Ont-ils bien bouté sous le nez?...
Autant en emporte le vent!”
Solomon, the type of human greatness, is the King whose mastery has left nothing behind. He harnessed the wind as a steed to his chariot, he spoke with the birds in their own tongue, and the wise and magnificent Assaf was his minister. Upon his seal was engraved the name of God which is unknown to men and before which the Jinn and the Angels must bow down. It was with this seal that he fastened up the bottles in which he imprisoned the Jinn—those bottles which the fishermen in the “Arabian Nights” pull up in their nets.
IX
Stanza 1.—This poem is addressed to the Vizir of Sultan Oweis of Baghdad, Hadji Kawameddin, who founded a college for Hafiz in Shiraz. With true Persian exaggeration the poet must needs write to his patron much in the same terms in which a lover would write to his mistress; but his words, though they sound strangely to our ears, are nothing more than the Oriental way of saying, “Awake, my St. John!”
The mystical interpretation of the first few lines is said to be: As the wine glows in the cup like the reflection of a ruddy cheek, so in the goblet of my heart I have seen the reflection of God, the true Beloved.
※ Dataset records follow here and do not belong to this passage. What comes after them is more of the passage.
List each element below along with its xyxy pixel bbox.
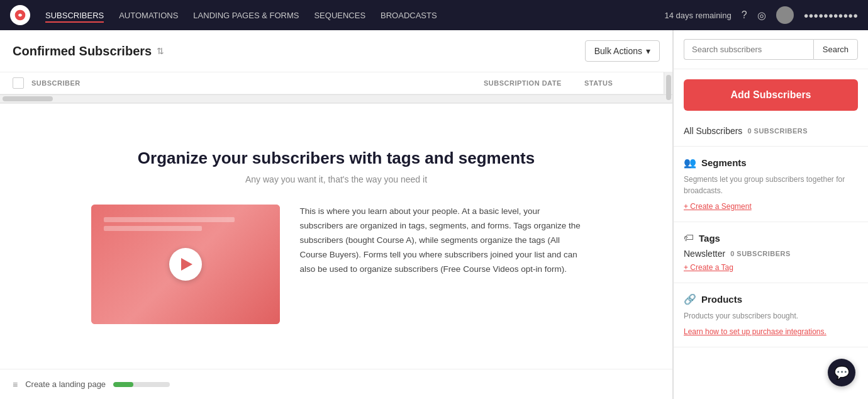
nav-sequences[interactable]: SEQUENCES [314,8,365,23]
col-date-header: SUBSCRIPTION DATE [484,79,584,87]
select-all-checkbox[interactable] [13,77,24,89]
video-line-2 [104,226,202,231]
subscribers-header: Confirmed Subscribers ⇅ Bulk Actions ▾ [0,30,672,72]
main-layout: Confirmed Subscribers ⇅ Bulk Actions ▾ S… [0,30,868,399]
landing-icon: ≡ [13,379,18,390]
page-title: Confirmed Subscribers [13,44,152,59]
help-icon[interactable]: ? [742,9,747,21]
play-button[interactable] [169,248,202,281]
col-status-header: STATUS [584,79,660,87]
tags-count: 0 SUBSCRIBERS [730,250,791,257]
bulk-actions-button[interactable]: Bulk Actions ▾ [585,40,660,62]
h-scroll-thumb [3,96,53,101]
content-body: This is where you learn about your peopl… [91,205,582,324]
segments-section: 👥 Segments Segments let you group subscr… [674,147,868,222]
bulk-actions-label: Bulk Actions [594,46,642,56]
products-section: 🔗 Products Products your subscribers bou… [674,283,868,347]
progress-fill [113,382,133,387]
products-title: Products [701,294,742,305]
play-icon [181,258,192,271]
nav-subscribers[interactable]: SUBSCRIBERS [45,8,104,23]
search-button[interactable]: Search [813,39,858,60]
all-subscribers-row[interactable]: All Subscribers 0 SUBSCRIBERS [674,121,868,147]
nav-automations[interactable]: AUTOMATIONS [119,8,178,23]
username: ●●●●●●●●●●● [804,11,858,20]
segments-title: Segments [701,157,747,168]
header-actions: Bulk Actions ▾ [585,40,660,62]
table-header: SUBSCRIBER SUBSCRIPTION DATE STATUS [0,72,672,94]
chat-icon: 💬 [834,365,850,380]
progress-bar [113,382,170,387]
nav-right: 14 days remaining ? ◎ ●●●●●●●●●●● [664,6,858,24]
video-lines-decoration [104,217,267,231]
search-bar: Search [674,30,868,69]
landing-page-label[interactable]: Create a landing page [25,379,106,389]
add-subscribers-button[interactable]: Add Subscribers [684,79,858,111]
notifications-icon[interactable]: ◎ [757,9,766,21]
search-input[interactable] [684,39,813,60]
create-segment-link[interactable]: + Create a Segment [684,202,752,211]
all-subscribers-count: 0 SUBSCRIBERS [747,127,808,135]
segments-icon: 👥 [684,157,696,169]
main-content: Organize your subscribers with tags and … [0,104,672,369]
table-header-wrapper: SUBSCRIBER SUBSCRIPTION DATE STATUS [0,72,672,104]
tags-icon: 🏷 [684,232,694,244]
segments-desc: Segments let you group subscribers toget… [684,174,858,196]
video-line-1 [104,217,235,222]
products-link[interactable]: Learn how to set up purchase integration… [684,327,826,336]
segments-header: 👥 Segments [684,157,858,169]
bottom-bar: ≡ Create a landing page [0,369,672,399]
sort-icon[interactable]: ⇅ [157,46,164,56]
nav-landing-pages[interactable]: LANDING PAGES & FORMS [193,8,299,23]
nav-links: SUBSCRIBERS AUTOMATIONS LANDING PAGES & … [45,8,649,23]
logo[interactable] [10,5,30,25]
tags-newsletter-label: Newsletter [684,249,725,259]
vertical-scrollbar[interactable] [664,72,672,94]
avatar[interactable] [776,6,794,24]
content-subtitle: Any way you want it, that's the way you … [245,174,427,184]
col-subscriber-header: SUBSCRIBER [31,79,484,87]
products-header: 🔗 Products [684,293,858,305]
content-description: This is where you learn about your peopl… [300,205,582,277]
create-tag-link[interactable]: + Create a Tag [684,263,733,272]
video-thumbnail[interactable] [91,205,280,324]
tags-section: 🏷 Tags Newsletter 0 SUBSCRIBERS + Create… [674,222,868,283]
horizontal-scrollbar[interactable] [0,94,672,103]
bulk-actions-arrow: ▾ [646,46,650,56]
left-panel: Confirmed Subscribers ⇅ Bulk Actions ▾ S… [0,30,673,399]
tags-title: Tags [699,233,720,244]
top-navigation: SUBSCRIBERS AUTOMATIONS LANDING PAGES & … [0,0,868,30]
tags-newsletter-row: Newsletter 0 SUBSCRIBERS [684,249,858,259]
chat-button[interactable]: 💬 [828,359,855,386]
right-sidebar: Search Add Subscribers All Subscribers 0… [673,30,868,399]
products-desc: Products your subscribers bought. [684,310,858,322]
tags-header: 🏷 Tags [684,232,858,244]
scroll-thumb [666,75,671,100]
products-icon: 🔗 [684,293,696,305]
content-title: Organize your subscribers with tags and … [138,149,535,168]
trial-label: 14 days remaining [664,11,731,20]
all-subscribers-label: All Subscribers [684,126,742,136]
nav-broadcasts[interactable]: BROADCASTS [381,8,437,23]
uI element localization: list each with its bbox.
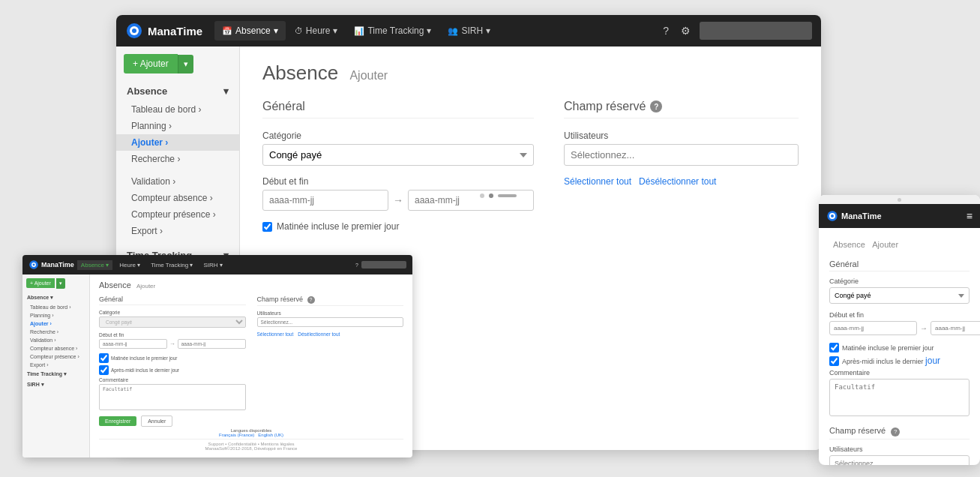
topbar: ManaTime 📅 Absence ▾ ⏱ Heure ▾ 📊 Time Tr… (116, 15, 821, 46)
brand-name: ManaTime (148, 25, 202, 38)
laptop-search-input[interactable] (361, 261, 406, 268)
sidebar-item-validation[interactable]: Validation › (116, 173, 239, 190)
matin-checkbox[interactable] (262, 222, 272, 232)
laptop-sidebar-compteur-presence[interactable]: Compteur présence › (22, 352, 89, 361)
mobile-content: Absence Ajouter Général Catégorie Congé … (819, 228, 980, 465)
nav-heure[interactable]: ⏱ Heure ▾ (287, 21, 346, 40)
select-links: Sélectionner tout Désélectionner tout (564, 176, 799, 187)
laptop-aprem-row: Après-midi inclus le dernier jour (99, 365, 246, 375)
help-button[interactable]: ? (660, 25, 672, 37)
laptop-add-button[interactable]: + Ajouter (26, 278, 55, 288)
global-search-input[interactable] (700, 22, 812, 40)
mobile-window: ManaTime ≡ Absence Ajouter Général Catég… (819, 195, 980, 465)
mobile-menu-icon[interactable]: ≡ (967, 210, 973, 222)
sidebar-absence-section: Absence ▾ (116, 81, 239, 101)
laptop-nav-tracking[interactable]: Time Tracking ▾ (147, 260, 196, 270)
general-section-title: Général (262, 100, 534, 118)
laptop-date-start[interactable] (99, 339, 167, 349)
laptop-save-button[interactable]: Enregistrer (99, 416, 136, 426)
laptop-topbar: ManaTime Absence ▾ Heure ▾ Time Tracking… (22, 255, 412, 274)
add-button[interactable]: + Ajouter (124, 54, 178, 74)
mobile-category-group: Catégorie Congé payé (829, 278, 970, 304)
laptop-add-dropdown[interactable]: ▾ (56, 278, 65, 289)
mobile-commentaire-label: Commentaire (829, 369, 970, 376)
select-all-link[interactable]: Sélectionner tout (564, 176, 631, 187)
laptop-select-all-link[interactable]: Sélectionner tout (257, 332, 294, 337)
laptop-help-icon[interactable]: ? (355, 262, 358, 268)
champ-reserve-title: Champ réservé ? (564, 100, 799, 118)
mobile-jour-link[interactable]: jour (925, 356, 940, 366)
laptop-sidebar-tableau[interactable]: Tableau de bord › (22, 303, 89, 311)
sidebar-item-recherche[interactable]: Recherche › (116, 151, 239, 167)
mobile-status-bar (819, 195, 980, 204)
mobile-date-start[interactable] (829, 321, 917, 335)
laptop-cancel-button[interactable]: Annuler (141, 416, 172, 427)
users-input[interactable] (564, 144, 799, 166)
matin-checkbox-row: Matinée incluse le premier jour (262, 221, 534, 232)
sidebar-item-export[interactable]: Export › (116, 223, 239, 239)
sidebar-item-compteur-presence[interactable]: Compteur présence › (116, 206, 239, 223)
mobile-aprem-checkbox[interactable] (829, 356, 839, 366)
laptop-nav-absence[interactable]: Absence ▾ (77, 260, 112, 270)
date-start-input[interactable] (262, 190, 388, 211)
laptop-nav-sirh[interactable]: SIRH ▾ (199, 260, 226, 270)
laptop-category-select[interactable]: Congé payé (99, 316, 246, 328)
laptop-commentaire-textarea[interactable] (99, 384, 246, 410)
chevron-down-icon-tracking: ▾ (427, 26, 431, 36)
chevron-down-icon-sirh: ▾ (486, 26, 490, 36)
nav-absence[interactable]: 📅 Absence ▾ (214, 21, 286, 40)
users-field-group: Utilisateurs (564, 130, 799, 166)
laptop-sidebar-ajouter[interactable]: Ajouter › (22, 320, 89, 328)
clock-icon: ⏱ (295, 26, 303, 35)
dot-bar (498, 194, 517, 197)
laptop-matin-checkbox[interactable] (99, 353, 109, 363)
laptop-users-input[interactable] (257, 317, 404, 327)
mobile-users-input[interactable] (829, 455, 970, 466)
laptop-nav-heure[interactable]: Heure ▾ (115, 260, 144, 270)
tablet-dots (480, 194, 517, 198)
add-dropdown-button[interactable]: ▾ (178, 55, 193, 74)
laptop-category-group: Catégorie Congé payé (99, 310, 246, 328)
laptop-lang-section: Langues disponibles Français (France) En… (99, 427, 403, 439)
sidebar-item-planning[interactable]: Planning › (116, 118, 239, 134)
laptop-sidebar-export[interactable]: Export › (22, 361, 89, 369)
laptop-time-section: Time Tracking ▾ (22, 369, 89, 380)
settings-button[interactable]: ⚙ (678, 25, 694, 37)
laptop-champ-help-icon[interactable]: ? (307, 296, 315, 304)
mobile-date-row: → (829, 321, 970, 335)
mobile-date-end[interactable] (931, 321, 980, 335)
laptop-date-end[interactable] (178, 339, 246, 349)
laptop-sidebar-validation[interactable]: Validation › (22, 336, 89, 344)
laptop-sidebar-compteur-absence[interactable]: Compteur absence › (22, 344, 89, 352)
category-select[interactable]: Congé payé (262, 144, 534, 166)
nav-time-tracking[interactable]: 📊 Time Tracking ▾ (346, 21, 439, 40)
laptop-form-grid: Général Catégorie Congé payé Début et fi… (99, 296, 403, 427)
laptop-deselect-all-link[interactable]: Désélectionner tout (298, 332, 340, 337)
champ-reserve-help-icon[interactable]: ? (650, 100, 662, 112)
laptop-sidebar-planning[interactable]: Planning › (22, 311, 89, 320)
sidebar-item-compteur-absence[interactable]: Compteur absence › (116, 190, 239, 206)
laptop-aprem-checkbox[interactable] (99, 365, 109, 375)
general-section: Général Catégorie Congé payé Début et fi… (262, 100, 534, 236)
mobile-champ-help-icon[interactable]: ? (891, 428, 900, 436)
dot-2-active (489, 194, 493, 198)
champ-reserve-title-row: Champ réservé ? (564, 100, 799, 113)
mobile-users-group: Utilisateurs (829, 446, 970, 466)
mobile-category-select[interactable]: Congé payé (829, 287, 970, 304)
laptop-sidebar-recherche[interactable]: Recherche › (22, 328, 89, 336)
laptop-lang-fr-link[interactable]: Français (France) (219, 433, 254, 437)
laptop-brand: ManaTime (28, 260, 74, 270)
champ-reserve-section: Champ réservé ? Utilisateurs Sélectionne… (564, 100, 799, 236)
users-label: Utilisateurs (564, 130, 799, 141)
sidebar-item-tableau[interactable]: Tableau de bord › (116, 101, 239, 118)
mobile-brand-logo-icon (826, 210, 838, 222)
sidebar-item-ajouter[interactable]: Ajouter › (116, 134, 239, 151)
laptop-date-row: → (99, 339, 246, 349)
mobile-commentaire-textarea[interactable] (829, 379, 970, 416)
laptop-matin-row: Matinée incluse le premier jour (99, 353, 246, 363)
deselect-all-link[interactable]: Désélectionner tout (639, 176, 716, 187)
laptop-lang-en-link[interactable]: English (UK) (258, 433, 283, 437)
laptop-select-links: Sélectionner tout Désélectionner tout (257, 332, 404, 337)
mobile-matin-checkbox[interactable] (829, 343, 839, 352)
nav-sirh[interactable]: 👥 SIRH ▾ (440, 21, 498, 40)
Stanza 6.—It is related that upon a certain occasion when Hafiz was feasting with the Vizir in the latter’s garden, a servant handed to him a goblet of wine, and as he took it he saw in it the reflection of the crescent moon overhead. The incident suggested this verse to him. I should say that the anecdote was of doubtful authenticity.
X
This song is not to be found in the best editions of the Divan, and is believed to be spurious; but it is printed in most of the popular editions, and is as widely known as any of the poems which pass with a better right under the name of Hafiz. It is set to a soft and well-nigh tuneless air which sounds like dream music, or the echo of something very beautiful coming from a great distance, the singer ending on an almost whispered repetition of the first exquisite phrase. I have been told that the boatmen on the Ganges sing it as they row, and the monotonous accompaniment of the water under the oars must be even more fitting to the melody than that of the lute strings.